Dalam Kesatuan Adat Banten Kidul terdapat beberapa kelompok masyarakat kasepuhan diantaranya adalah kasepuhan Sirnaremi, Ciptagelar, Cisungsang, Cicacurub, Citorek, Urug, Cisitu dan lainnya. Di antara mereka terdapat beberapa perbedaan dalam hal aturan adat dan istiadat dalam aturan adat yang berkaitan dengan kehidupan maupun tata cara bertani dan mengelola hutan, namun hal tersebut tidak menimbulkan pertentangan karena mereka merasa masih ada pertalian darah.

Sebagai satu kelompok sosial, masyarakat kasepuhan berpusat pada kepemimpinan adat yang memiliki keterkaitan erat dengan relasi keturunan, aktivitas ritual dan legitimasi supranatural. Pemimpin adat atau sesepuh girang yang lebih akrab dipanggil Abah atau aki dan di beberapa tempat dipanggil oyok merupakan tokoh yang memiliki kewenangan dalam mengatur segala aktivitas yang berkaitan dengan ritual adat.

Selain sesepuh girang dan jajaran elit adat lainnya sebagai penjaga adat, tradisi kasepuha sampai sekarang masih tetap terjaga berkat ketaatan dari para pengikutnya disebut sebagai incu putu kasepuhan. Para incu putu kasepuhan

tersebut tersebar pada kampung-kampung di kawasan Pegunungan Halimun tidak hanya tersebar di satu desa / kampung akan tetapi tersebar melintasi batas wilayah administratif formal pemerintaha setingkat kabupaten.

Wilayah kekuasan yang tersebar luas bukanlah hal yang mudah ditangani oleh sesepuh girang. Oleh karena itu, di tiap kampung adat ada perwakilan sesepuh girang yang disebut dengan kokolot lembur. Para kolot lembur menerima instruksi langsung dari sesepuh girang yang tinggal di kampung Gede (sebutan untuk kampung yang menjadi pusat kasepuhan dan menjadi tempat tinggal sesepuh girang). Serupa dengan pemilihan sesepuh girang , pemilihan kokolot lembur juga berdasarkan garis keturunan.

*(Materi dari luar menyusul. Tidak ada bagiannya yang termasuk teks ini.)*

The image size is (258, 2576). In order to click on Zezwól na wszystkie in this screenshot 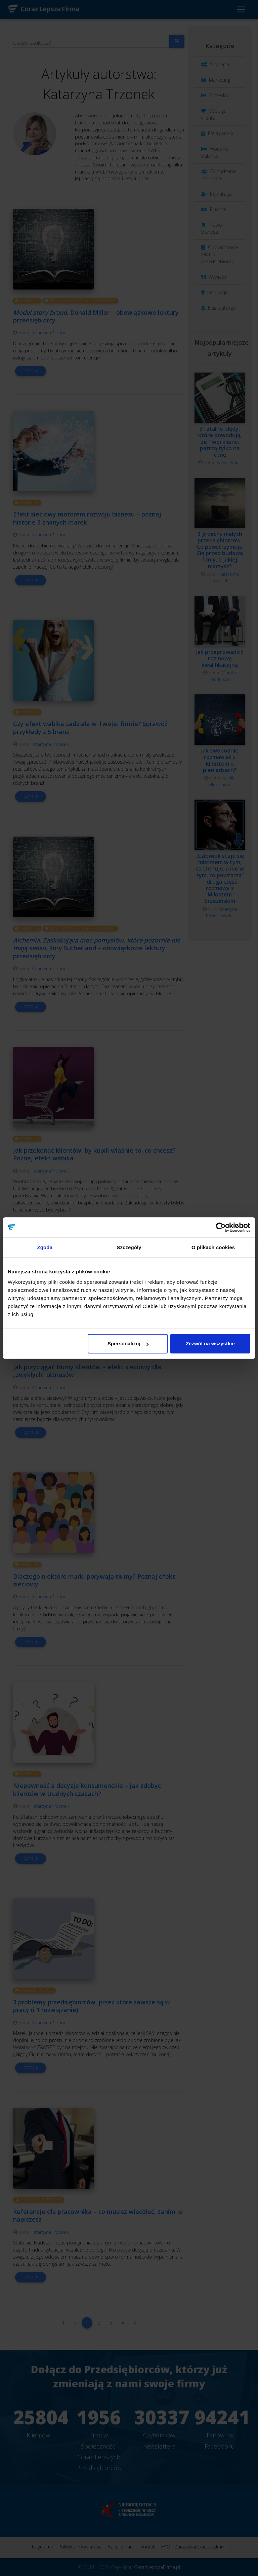, I will do `click(210, 1343)`.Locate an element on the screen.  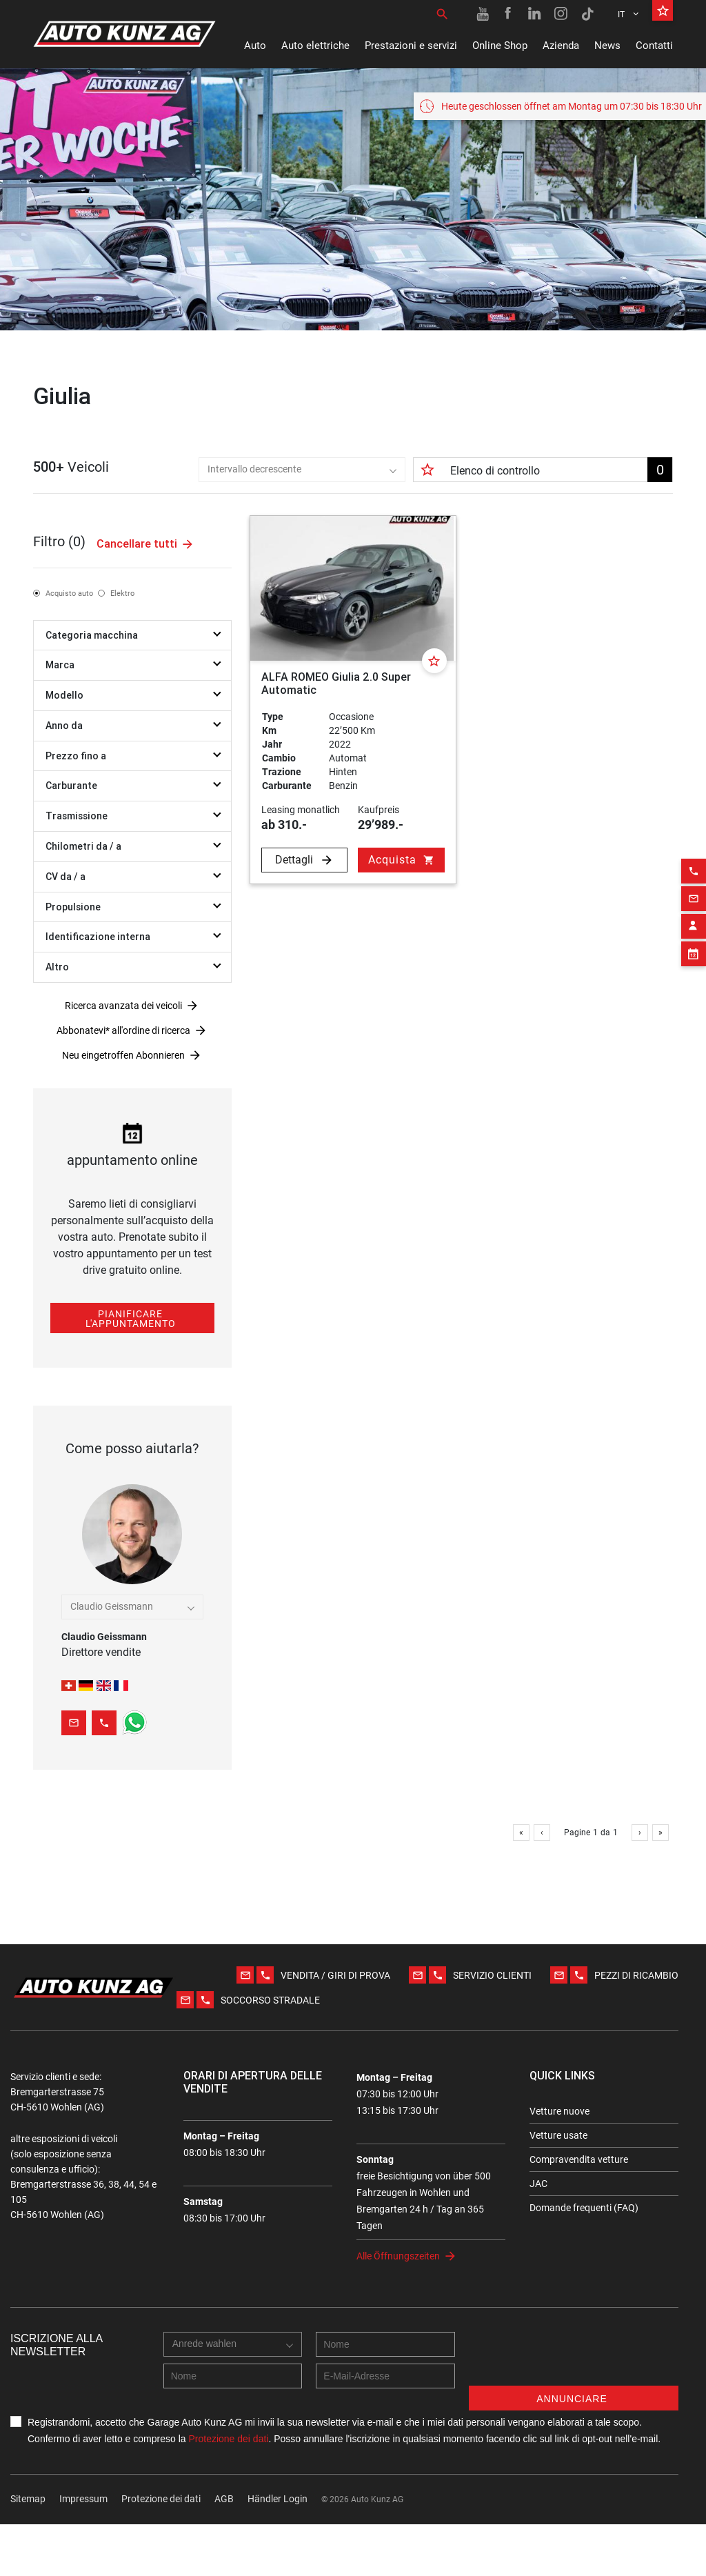
Compravendita vetture is located at coordinates (579, 2211).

Masyarakat kasepuhan memiliki beberapa prinsip hidup yang merupakan warisan dari leluhur mereka yang salah satunya adalah prinsip hidup tilu sapumulu, dua sakarupa, nuhiji eta-eta keneh yang berartu tiga sejenis, dua serupa dan satu itu-itu juga). Prinsip hidup ini menjiwai kehidupan bermasyarakat.